The client owed its staff $90,000 in unpaid superannuation. Excluding related parties (who did not claim in the SBR), there were unsecured debts totalling $323,000 of which the majority was owed to the ATO (circa $250,000). In a liquidation scenario, there was a potential unfair preference claim against the ATO for up to $130,000 and there was a director loan of $50,000, however, the director had no personal capacity to repay it.

Proposal

While the director had no personal capacity to repay any claims in a liquidation scenario, they could borrow funds from family members to pay out the outstanding superannuation in full, which is a requirement to be eligible for the SBR process.

The client then put a proposal to creditors of 10.82 cents in the dollar ($35,000), repayable via 7 monthly instalments of $5,000 generated from ongoing trading and the client together with their accountants prepared a cashflow forecast to support the ability to make the payments.

Outcome

The unsecured creditors voted in favour of the proposal.

As a result of undertaking the SBR process, employees received their full superannuation entitlements and retained their ongoing employment.
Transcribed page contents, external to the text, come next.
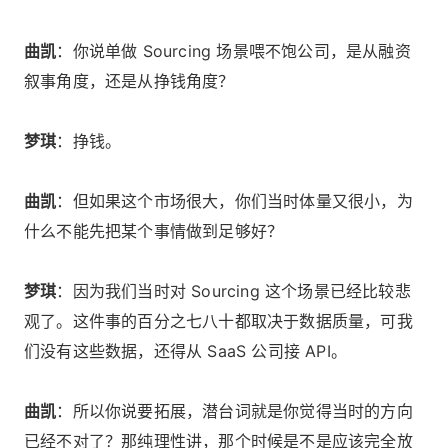
曲凯
：你说单做 Sourcing 场景喂不饱公司，是从融资
叙事角度，还是从挣钱角度？
梦琪
：挣钱。
曲凯
：但如果这个市场很大，你们当时体量又很小，为
什么不能先把某个事情做到足够好？
梦琪
：因为我们当时对 Sourcing 这个场景已经比较悲
观了。这件事的百分之七八十都取决于数据质量，可我
们没有这些数据，还得从 SaaS 公司接 API。
曲凯
：所以你说要拓展，潜台词就是你觉得当时的方向
已经不对了？那纯理性讲，那个时候是不是应该完全放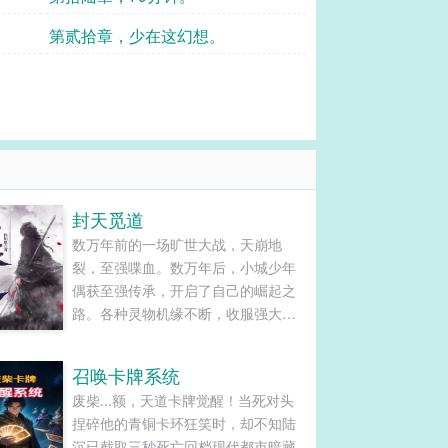
第贰拾章，少在这幻想。
封天觅道
数万年前的一场旷世大战，天崩地
裂，至强喋血。数万年后，小城少年
偶获至强传承，开启了自己的崛起之
路。各种灵物机缘不断，收服强大圣
兽，拉拢天才，只为日后的巅峰之
战！......
召唤卡牌系统
废柴...额，天道卡牌觉醒！当死对头
捏碎他的青铜卡环狂笑时，却不知陆
沉已截取三秒死亡回档现代都市暗藏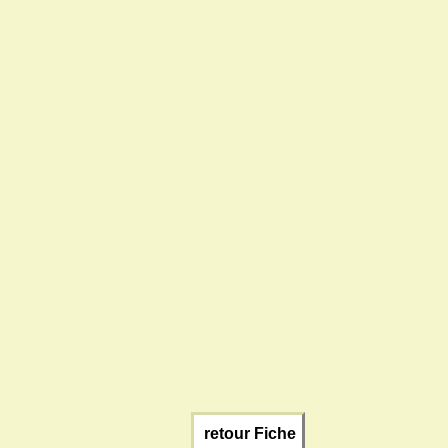
retour Fiche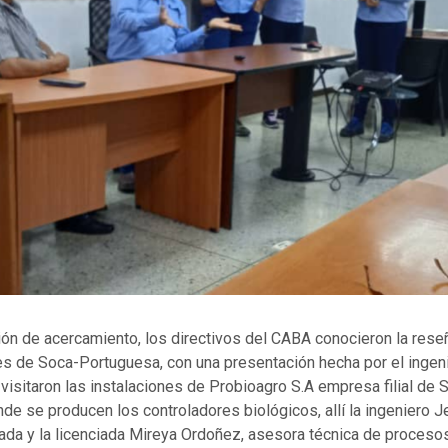
ión de acercamiento, los directivos del CABA conocieron la reseñ
es de Soca-Portuguesa, con una presentación hecha por el ingen
visitaron las instalaciones de Probioagro S.A empresa filial de 
de se producen los controladores biológicos, allí la ingeniero 
ada y la licenciada Mireya Ordoñez, asesora técnica de procesos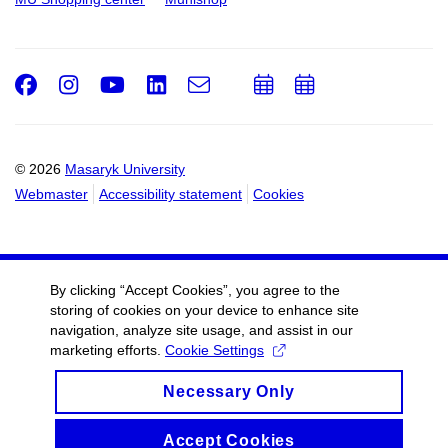
Facebook
Instagram
Youtube
LinkedIn
e-
Add
Add
Email
mail
to
to
calendar
calendar
© 2026
Masaryk University
Webmaster
Accessibility statement
Cookies
By clicking “Accept Cookies”, you agree to the
storing of cookies on your device to enhance site
navigation, analyze site usage, and assist in our
marketing efforts.
Cookie Settings
Necessary Only
Accept Cookies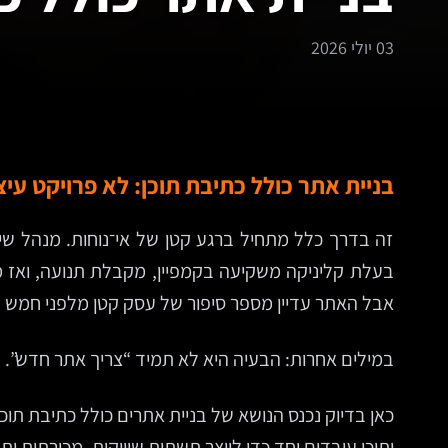
03 יולי 2026
בניית אתר כולל כתיבת תוכן: לא פרויקט עי
זה בדרך כלל מתחיל ברגע קטן של אי־נוחות. מנהל שי
אבל האתר עדיין מספר סיפור של עסק קטן מלפני חמש ש
במילים אחרות: הבעיה היא לא תמיד “צריך אתר חדש”.
כאן בדיוק נכנס הנושא של בניית אתרים כולל כתיבת תוכ
ותוכן עובדים יחד כדי לייצר תשתית שיווקית, מכירתית ו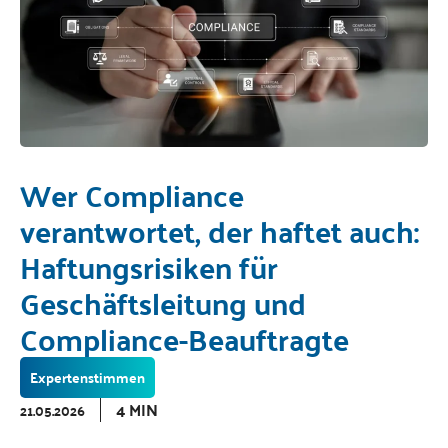
Wer Compliance
verantwortet, der haftet auch:
Haftungsrisiken für
Geschäftsleitung und
Compliance-Beauftragte
Expertenstimmen
4 MIN
21.05.2026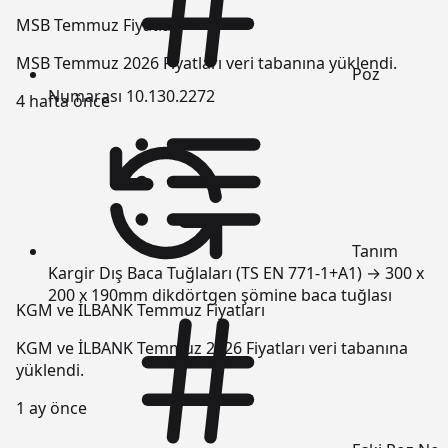
MSB Temmuz Fiyatları
MSB Temmuz 2026 Fiyatları veri tabanına yüklendi.
Poz
Numarası
10.130.2272
4 hafta önce
Tanım
Kargir Dış Baca Tuğlaları (TS EN 771-1+A1) → 300 x
200 x 190mm dikdörtgen şömine baca tuğlası
KGM ve İLBANK Temmuz Fiyatları
KGM ve İLBANK Temmuz 2026 Fiyatları veri tabanına
yüklendi.
1 ay önce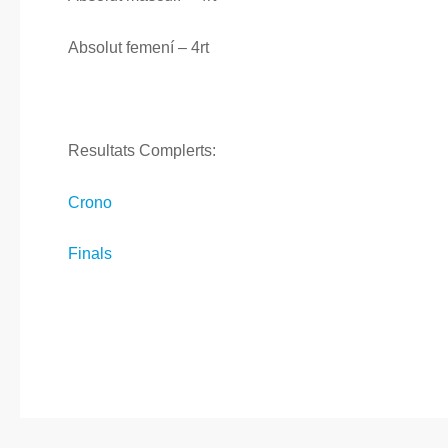
Absolut femení – 4rt
Resultats Complerts:
Crono
Finals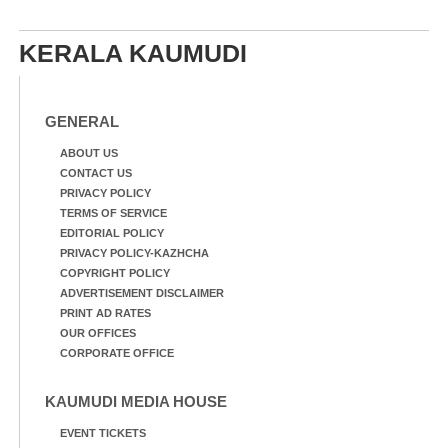
KERALA KAUMUDI
GENERAL
ABOUT US
CONTACT US
PRIVACY POLICY
TERMS OF SERVICE
EDITORIAL POLICY
PRIVACY POLICY-KAZHCHA
COPYRIGHT POLICY
ADVERTISEMENT DISCLAIMER
PRINT AD RATES
OUR OFFICES
CORPORATE OFFICE
KAUMUDI MEDIA HOUSE
EVENT TICKETS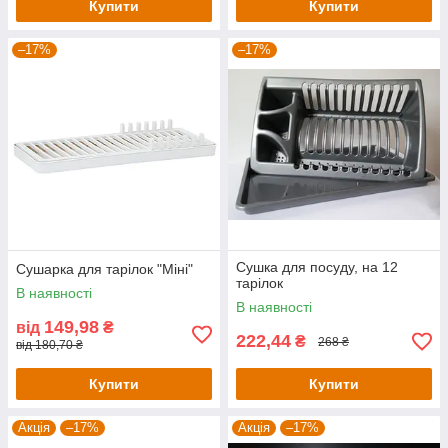
Купити
Купити
–17%
–17%
Сушка для посуду, на 12
Сушарка для тарілок "Міні"
тарілок
В наявності
В наявності
149,98
від
₴
222,44
₴
268 ₴
від 180,70 ₴
Купити
Купити
Акція
–17%
Акція
–17%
The contributions were received in full ahead of schedule and unsecured creditors received their full dividend under the proposal. This is in contrast to a liquidation where employees would likely have been terminated and would be unlikely to receive any of their superannuation back and certainly there would have been no return to unsecured creditors.

Following the SBR process, the client can look forward to improving its business and profitability without the burden of the unmanageable debt and without the significant costs of being placed into Voluntary Administration to achieve a similar outcome.